The EightThirtyTwo ISA – Part 8 – 2019-10-20
Over the last few weeks I’ve been working on a VHDL implementation of the EightThirtyTwo ISA, using the excellent combination of GHDL and GtkWave to develop, debug, rip up, start over and ultimately produce something capable of sending “Hello, World!” to a UART.
This has been a steep learning curve since I’ve not tinkered with simluation at this level before (previously I’ve always used SignalTap for debugging), and neither have I worked on a pipelined CPU before.
The design I’ve produced hits my target logic budget pretty well – roughly 1,500 logic elements when built for Cyclone III. While it would be nice to get the size down a bit further, it should be noted that the register file is implemented as logic – so there’s no block RAM usage – and we also have full load/store alignment.
The design is split into the following units:
- The Decoder is a piece of combinational logic which takes the source opcode and outputs signals specifying two register sources for the ALU, the ALU operation and a bitmap of enable signals for other parts of the CPU. I have adjusted the instruction encoding significantly since last time, in an attempt to minimise the logic footprint of this decoder; a poor choice of encoding can easily double its size.
- Synchronous logic in the Decode stage writes the decoded ALU operation and the contents of the appropriate registers to the ALU inputs.
- The ALU takes two 32-bit wide register inputs, a 6-bit wide immediate input (used only for the li instruction), and has two 32-bit wide outputs. The ALU is responsible for arithmetic, bitwise and shift instructions, but also handles assembling multi-byte immediate values, and post-incrementing and pre-decrementing addresses. The first ALU output can be written either to a register or to tmp. In most cases the second of the two outputs simply passes through its corresponding input, which can be written to tmp or to the Load/Store unit – this is useful for “swap”, for store instructions, and for the special case “add r7” instruction which places r7’s old value in temp. The multiply instruction, on the other hand, produces a 64-bit wide result, so it places the upper half on the second output, from where it is written to temp.
- The Execute stage is responsible for advancing the program counter, and determining when it’s safe to do so. I haven’t yet attempted to mitigate hazards at all – we simply stall the PC and insert bubbles into the pipeline, but in the longer term it might be possible to do some rudimentary instruction fusing here, shaving a couple of cyles off constructs such as “li 0; mr r0”.
- The Memory stage triggers load/store operations, and also writes the results from the ALU back to the register file.
- Finally, what would be the Writeback stage in a classic design, but in fact its job is largely done by the Memory stage.

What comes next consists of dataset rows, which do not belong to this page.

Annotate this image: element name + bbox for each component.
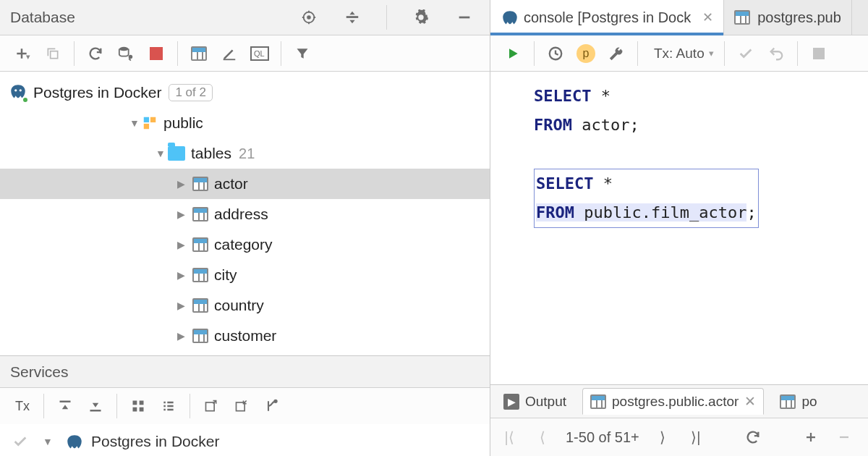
- actor-result-tab[interactable]: postgres.public.actor ✕: [582, 388, 764, 415]
- svg-rect-22: [206, 402, 215, 411]
- svg-rect-3: [51, 51, 58, 58]
- table-icon: [780, 394, 796, 409]
- split-icon[interactable]: [337, 3, 367, 32]
- tab-postgres-pub[interactable]: postgres.pub: [724, 0, 852, 35]
- table-node[interactable]: ▶country: [0, 290, 490, 321]
- table-node[interactable]: ▶actor: [0, 169, 490, 199]
- table-label: country: [214, 297, 264, 314]
- stop-query-icon[interactable]: [804, 39, 834, 68]
- prev-page-icon[interactable]: ⟨: [532, 428, 553, 446]
- rollback-icon[interactable]: [761, 39, 791, 68]
- extra-result-tab-label: po: [801, 394, 817, 410]
- datasource-props-icon[interactable]: [111, 39, 141, 68]
- table-icon: [590, 394, 606, 409]
- output-tab[interactable]: ▶ Output: [496, 389, 574, 414]
- svg-point-24: [274, 400, 276, 402]
- table-icon: [192, 329, 208, 343]
- chevron-down-icon: ▼: [153, 148, 168, 159]
- separator: [386, 5, 387, 30]
- page-range: 1-50 of 51+: [566, 429, 639, 446]
- separator: [190, 394, 190, 418]
- svg-rect-14: [150, 117, 156, 122]
- table-node[interactable]: ▶category: [0, 229, 490, 260]
- tx-mode-dropdown[interactable]: Tx: Auto▾: [654, 46, 714, 62]
- editor-tabs: console [Postgres in Dock ✕ postgres.pub: [490, 0, 868, 35]
- svg-rect-21: [140, 408, 144, 412]
- extra-result-tab[interactable]: po: [773, 389, 824, 414]
- paginator: |⟨ ⟨ 1-50 of 51+ ⟩ ⟩|: [490, 418, 868, 456]
- svg-rect-15: [144, 124, 149, 129]
- branch-icon[interactable]: [257, 392, 287, 421]
- chevron-right-icon: ▶: [174, 178, 188, 190]
- sql-editor[interactable]: SELECT * FROM actor; SELECT *FROM public…: [490, 72, 868, 384]
- svg-rect-26: [813, 48, 825, 59]
- target-icon[interactable]: [294, 3, 324, 32]
- svg-rect-20: [133, 408, 137, 412]
- last-page-icon[interactable]: ⟩|: [686, 428, 706, 446]
- edit-icon[interactable]: [214, 39, 244, 68]
- copy-icon[interactable]: [38, 39, 68, 68]
- table-icon: [192, 207, 208, 221]
- services-db-label: Postgres in Docker: [91, 433, 219, 450]
- postgres-icon: [9, 83, 27, 102]
- remove-row-icon[interactable]: [838, 431, 858, 444]
- tables-group-label: tables: [191, 145, 231, 162]
- table-node[interactable]: ▶address: [0, 199, 490, 229]
- db-node[interactable]: Postgres in Docker 1 of 2: [0, 77, 490, 108]
- table-icon: [192, 237, 208, 252]
- separator: [797, 41, 798, 66]
- run-icon[interactable]: [498, 39, 528, 68]
- add-icon[interactable]: ▾: [7, 39, 38, 68]
- table-view-icon[interactable]: [184, 39, 214, 68]
- wrench-icon[interactable]: [601, 39, 631, 68]
- next-page-icon[interactable]: ⟩: [652, 428, 673, 446]
- separator: [116, 394, 117, 418]
- commit-icon[interactable]: [731, 39, 761, 68]
- tab-console[interactable]: console [Postgres in Dock ✕: [490, 0, 724, 35]
- export-icon[interactable]: [226, 392, 257, 421]
- add-row-icon[interactable]: [804, 431, 825, 444]
- actor-result-tab-label: postgres.public.actor: [612, 394, 739, 410]
- svg-rect-2: [346, 16, 359, 18]
- table-icon: [192, 268, 208, 282]
- ql-console-icon[interactable]: QL: [244, 39, 275, 68]
- list-icon[interactable]: [153, 392, 184, 421]
- schema-node[interactable]: ▼ public: [0, 108, 490, 138]
- chevron-right-icon: ▶: [174, 208, 188, 220]
- tx-icon[interactable]: Tx: [7, 392, 38, 421]
- close-icon[interactable]: ✕: [744, 393, 756, 410]
- minimize-icon[interactable]: [449, 3, 480, 32]
- table-label: customer: [214, 327, 276, 345]
- grid-icon[interactable]: [123, 392, 153, 421]
- first-page-icon[interactable]: |⟨: [499, 428, 519, 446]
- expand-down-icon[interactable]: [80, 392, 111, 421]
- import-icon[interactable]: [196, 392, 226, 421]
- chevron-down-icon[interactable]: ▼: [41, 436, 55, 447]
- reload-icon[interactable]: [745, 429, 765, 445]
- services-panel-title: Services: [10, 363, 480, 381]
- gear-icon[interactable]: [406, 3, 436, 32]
- separator: [534, 41, 535, 66]
- filter-icon[interactable]: [287, 39, 318, 68]
- close-icon[interactable]: ✕: [702, 9, 713, 25]
- svg-rect-18: [133, 401, 137, 405]
- check-icon[interactable]: [10, 427, 30, 456]
- p-badge[interactable]: p: [571, 39, 601, 68]
- separator: [74, 41, 75, 66]
- svg-point-4: [119, 46, 129, 51]
- refresh-icon[interactable]: [80, 39, 111, 68]
- history-icon[interactable]: [540, 39, 571, 68]
- chevron-down-icon: ▼: [127, 117, 142, 129]
- chevron-right-icon: ▶: [174, 300, 188, 311]
- postgres-icon: [501, 9, 516, 25]
- separator: [637, 41, 638, 66]
- table-label: city: [214, 266, 237, 284]
- tables-group-node[interactable]: ▼ tables 21: [0, 138, 490, 169]
- postgres-icon: [65, 434, 81, 449]
- table-node[interactable]: ▶customer: [0, 321, 490, 351]
- stop-icon[interactable]: [141, 39, 171, 68]
- expand-up-icon[interactable]: [50, 392, 80, 421]
- table-node[interactable]: ▶city: [0, 260, 490, 290]
- services-panel-header: Services: [0, 355, 490, 388]
- schema-label: public: [163, 114, 203, 132]
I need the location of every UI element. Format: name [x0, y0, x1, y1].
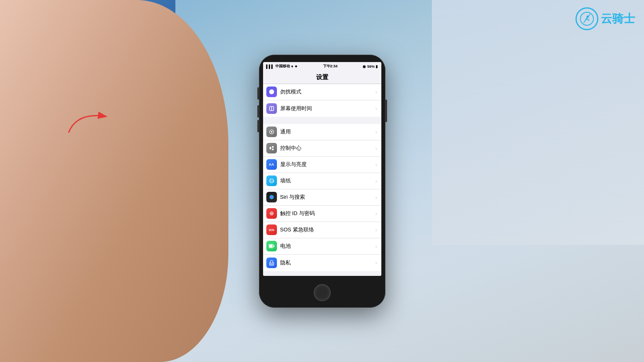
wallpaper-chevron: › [375, 178, 377, 184]
svg-point-18 [271, 213, 272, 214]
svg-rect-22 [270, 262, 273, 265]
display-icon: AA [266, 159, 277, 170]
screen-time-label: 屏幕使用时间 [280, 105, 376, 112]
settings-row-battery[interactable]: 电池 › [263, 238, 381, 255]
settings-row-siri[interactable]: Siri 与搜索 › [263, 189, 381, 206]
spacer-1 [263, 117, 381, 124]
svg-rect-12 [272, 146, 274, 148]
settings-row-touch-id[interactable]: 触控 ID 与密码 › [263, 206, 381, 222]
wallpaper-icon [266, 175, 277, 186]
svg-rect-21 [269, 245, 272, 248]
signal-bars: ▌▌▌ [266, 64, 274, 69]
screen-time-icon [266, 103, 277, 114]
extra-icon: ⁕ [294, 64, 298, 69]
phone: ▌▌▌ 中国移动 ▾ ⁕ 下午2:34 ◉ 56% ▮ 设置 [259, 55, 385, 308]
location-icon: ◉ [363, 64, 366, 69]
svg-point-6 [271, 131, 272, 133]
status-left: ▌▌▌ 中国移动 ▾ ⁕ [266, 64, 298, 69]
battery-chevron: › [375, 243, 377, 249]
sos-icon: SOS [266, 224, 277, 235]
screen-time-chevron: › [375, 105, 377, 111]
privacy-icon [266, 258, 277, 268]
svg-point-16 [270, 195, 274, 199]
watermark-text: 云骑士 [601, 11, 635, 27]
settings-row-sos[interactable]: SOS SOS 紧急联络 › [263, 222, 381, 238]
spacer-2 [263, 271, 381, 276]
screen-title: 设置 [263, 71, 381, 84]
settings-row-general[interactable]: 通用 › [263, 124, 381, 140]
watermark: 云骑士 [575, 7, 635, 30]
watermark-icon [575, 7, 598, 30]
battery-row-icon [266, 241, 277, 251]
general-chevron: › [375, 129, 377, 135]
sos-chevron: › [375, 227, 377, 233]
settings-row-wallpaper[interactable]: 墙纸 › [263, 173, 381, 189]
control-chevron: › [375, 145, 377, 151]
general-label: 通用 [280, 128, 376, 135]
siri-icon [266, 192, 277, 202]
settings-row-control[interactable]: 控制中心 › [263, 140, 381, 157]
battery-icon: ▮ [376, 64, 378, 69]
status-right: ◉ 56% ▮ [363, 64, 378, 69]
bg-hand [0, 0, 228, 362]
settings-row-screen-time[interactable]: 屏幕使用时间 › [263, 100, 381, 117]
settings-row-privacy[interactable]: 隐私 › [263, 255, 381, 271]
svg-point-15 [270, 180, 271, 180]
sos-label: SOS 紧急联络 [280, 226, 376, 233]
status-bar: ▌▌▌ 中国移动 ▾ ⁕ 下午2:34 ◉ 56% ▮ [263, 62, 381, 71]
settings-group-2: 通用 › 控制中心 › AA 显示与亮度 › [263, 124, 381, 271]
bg-right [432, 0, 644, 245]
control-label: 控制中心 [280, 144, 376, 152]
touch-id-chevron: › [375, 211, 377, 217]
svg-rect-13 [272, 149, 274, 150]
battery-label: 电池 [280, 242, 376, 250]
touch-id-icon [266, 208, 277, 219]
display-label: 显示与亮度 [280, 161, 376, 168]
phone-screen: ▌▌▌ 中国移动 ▾ ⁕ 下午2:34 ◉ 56% ▮ 设置 [263, 62, 381, 276]
settings-group-1: 勿扰模式 › 屏幕使用时间 › [263, 84, 381, 117]
battery-pct: 56% [367, 64, 374, 69]
home-button[interactable] [314, 284, 331, 301]
settings-row-dnd[interactable]: 勿扰模式 › [263, 84, 381, 100]
touch-id-label: 触控 ID 与密码 [280, 210, 376, 217]
svg-rect-11 [270, 147, 271, 149]
dnd-icon [266, 87, 277, 97]
display-chevron: › [375, 162, 377, 168]
general-icon [266, 127, 277, 137]
svg-point-2 [586, 16, 589, 18]
privacy-chevron: › [375, 260, 377, 266]
settings-row-display[interactable]: AA 显示与亮度 › [263, 157, 381, 173]
settings-list: 勿扰模式 › 屏幕使用时间 › 通用 [263, 84, 381, 276]
privacy-label: 隐私 [280, 259, 376, 267]
status-time: 下午2:34 [323, 64, 338, 69]
control-icon [266, 143, 277, 153]
dnd-chevron: › [375, 89, 377, 95]
wallpaper-label: 墙纸 [280, 177, 376, 184]
wifi-icon: ▾ [291, 64, 293, 69]
siri-label: Siri 与搜索 [280, 193, 376, 201]
dnd-label: 勿扰模式 [280, 88, 376, 95]
svg-rect-20 [274, 245, 274, 247]
carrier: 中国移动 [275, 64, 290, 69]
siri-chevron: › [375, 194, 377, 200]
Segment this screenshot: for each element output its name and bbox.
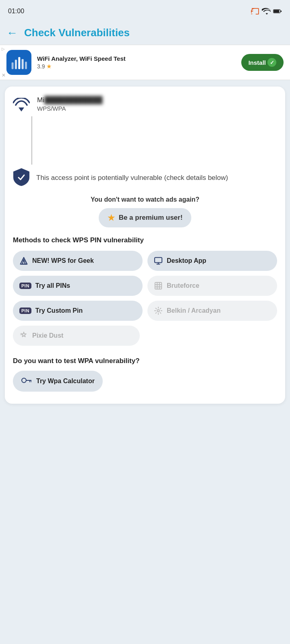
shield-icon (13, 168, 30, 186)
ad-banner: ▷ ✕ WiFi Analyzer, WiFi Speed Test 3.9 ★… (0, 45, 290, 80)
svg-rect-4 (12, 62, 14, 69)
wifi-analyzer-icon (9, 52, 29, 72)
network-type: WPS/WPA (37, 105, 103, 112)
svg-rect-8 (25, 62, 27, 69)
premium-section: You don't want to watch ads again? ★ Be … (13, 196, 277, 227)
ad-app-rating: 3.9 ★ (37, 63, 236, 70)
vulnerability-text: This access point is potentially vulnera… (36, 173, 228, 183)
network-name: Mi████████████ (37, 96, 103, 104)
wpa-section-title: Do you want to test WPA vulnerability? (13, 357, 277, 365)
svg-line-25 (160, 313, 161, 314)
svg-point-21 (157, 310, 160, 312)
battery-status-icon (273, 8, 282, 14)
status-bar: 01:00 (0, 0, 290, 21)
svg-line-23 (160, 308, 161, 309)
network-info: Mi████████████ WPS/WPA (13, 96, 277, 115)
back-button[interactable]: ← (6, 27, 18, 39)
wpa-calculator-label: Try Wpa Calculator (36, 378, 95, 385)
pixie-dust-label: Pixie Dust (32, 332, 63, 339)
pin-icon-2: PIN (19, 308, 31, 314)
install-button[interactable]: Install ✓ (241, 54, 284, 71)
install-chevron-icon: ✓ (267, 58, 276, 67)
rating-star-icon: ★ (46, 63, 52, 70)
try-custom-pin-label: Try Custom Pin (35, 307, 83, 314)
top-bar: ← Check Vulnerabilities (0, 21, 290, 45)
bruteforce-label: Bruteforce (167, 282, 199, 289)
try-custom-pin-button[interactable]: PIN Try Custom Pin (13, 301, 143, 321)
page-title: Check Vulnerabilities (24, 27, 130, 39)
premium-star-icon: ★ (108, 213, 115, 223)
methods-row-3: PIN Try Custom Pin (13, 301, 277, 321)
belkin-icon (154, 306, 163, 315)
svg-rect-7 (22, 59, 24, 69)
svg-rect-5 (15, 60, 17, 69)
svg-marker-9 (19, 107, 24, 111)
ad-top-label: ▷ (2, 47, 5, 51)
ad-app-info: WiFi Analyzer, WiFi Speed Test 3.9 ★ (37, 55, 236, 70)
methods-section: Methods to check WPS PIN vulnerability N… (13, 236, 277, 346)
premium-button[interactable]: ★ Be a premium user! (99, 208, 192, 227)
wifi-network-icon (13, 98, 30, 113)
shield-icon-wrap (13, 168, 30, 188)
monitor-icon (154, 257, 163, 265)
ad-close-label[interactable]: ✕ (2, 72, 6, 78)
methods-grid: NEW! WPS for Geek Desktop App (13, 251, 277, 346)
try-all-pins-button[interactable]: PIN Try all PINs (13, 276, 143, 296)
try-all-pins-label: Try all PINs (35, 282, 70, 289)
pin-icon-1: PIN (19, 283, 31, 289)
sparkles-icon (19, 331, 28, 340)
mountain-icon (19, 256, 28, 265)
svg-rect-6 (18, 57, 20, 69)
network-details: Mi████████████ WPS/WPA (37, 96, 103, 112)
methods-row-4: Pixie Dust (13, 326, 277, 346)
svg-rect-13 (155, 258, 162, 263)
premium-button-label: Be a premium user! (119, 214, 183, 222)
network-name-blurred: ████████████ (44, 96, 103, 104)
svg-line-27 (156, 313, 157, 314)
svg-rect-2 (281, 10, 282, 12)
desktop-app-button[interactable]: Desktop App (147, 251, 277, 271)
belkin-arcadyan-button: Belkin / Arcadyan (147, 301, 277, 321)
pixie-dust-button: Pixie Dust (13, 326, 140, 346)
no-ads-text: You don't want to watch ads again? (13, 196, 277, 203)
divider-line (31, 116, 32, 165)
wifi-icon-wrap (13, 96, 30, 115)
wps-geek-button[interactable]: NEW! WPS for Geek (13, 251, 143, 271)
wpa-section: Do you want to test WPA vulnerability? T… (13, 357, 277, 392)
vulnerability-notice: This access point is potentially vulnera… (13, 168, 277, 188)
wps-geek-label: NEW! WPS for Geek (32, 257, 94, 264)
cast-icon (251, 8, 259, 15)
desktop-app-label: Desktop App (167, 257, 206, 264)
status-icons (251, 8, 282, 15)
wpa-calculator-button[interactable]: Try Wpa Calculator (13, 371, 103, 392)
belkin-arcadyan-label: Belkin / Arcadyan (167, 307, 221, 314)
status-time: 01:00 (8, 8, 24, 15)
bruteforce-icon (154, 281, 163, 290)
key-icon (21, 376, 31, 386)
svg-rect-1 (274, 10, 280, 13)
wifi-status-icon (262, 8, 271, 15)
methods-section-title: Methods to check WPS PIN vulnerability (13, 236, 277, 244)
svg-point-30 (22, 378, 26, 383)
ad-app-name: WiFi Analyzer, WiFi Speed Test (37, 55, 236, 62)
bruteforce-button: Bruteforce (147, 276, 277, 296)
svg-rect-16 (155, 283, 162, 289)
methods-row-2: PIN Try all PINs Bruteforce (13, 276, 277, 296)
main-card: Mi████████████ WPS/WPA This access point… (5, 87, 285, 404)
svg-line-29 (156, 308, 157, 309)
methods-row-1: NEW! WPS for Geek Desktop App (13, 251, 277, 271)
ad-app-icon (6, 50, 31, 75)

All we do here is wait for Load/store operations to finish, and for Load operations, write the result to temp.
I’ve made a few more changes to the ISA, too: Firstly, while I don’t yet have any kind of interrupt support, I’ve been considering how to add this. Lacking any instructions capable of saving or restoring CPU flags, I’ve decided simply to map them into the top four bits of the Program Counter. This reduces the available program address space from 4GB to 256MB – I can live with that, and it means that saving the program counter at the start of an interrupt or subroutine automatically saves the flags too. While this does mean that a subroutine can’t return a result to the caller by way of status flags, this would have been difficult anyway because pulling the return address from the stack will affect the zero flag.
The other significant change to the ISA is that I decided against implementing the ltmpinc instruction, which would have triggered a load operation using the contents of temp as an address, incrementing temp, and storing the result in the nominated register. It would have been the only load instruction that needed to write to the register file; all other register file writes come directly from the ALU, so it would have added significantly to the complexity. Instead, since it’s essentially free to implement, I’ve added a “ldidx” instruction, which uses the sum of tmp and the nominated register as a load address, reads from memory and writes the result to tmp.
I’ve also created a second repository, similar to my earlier ZPUDemos, to contain test projects for this CPU. The CPU itself is a subproject.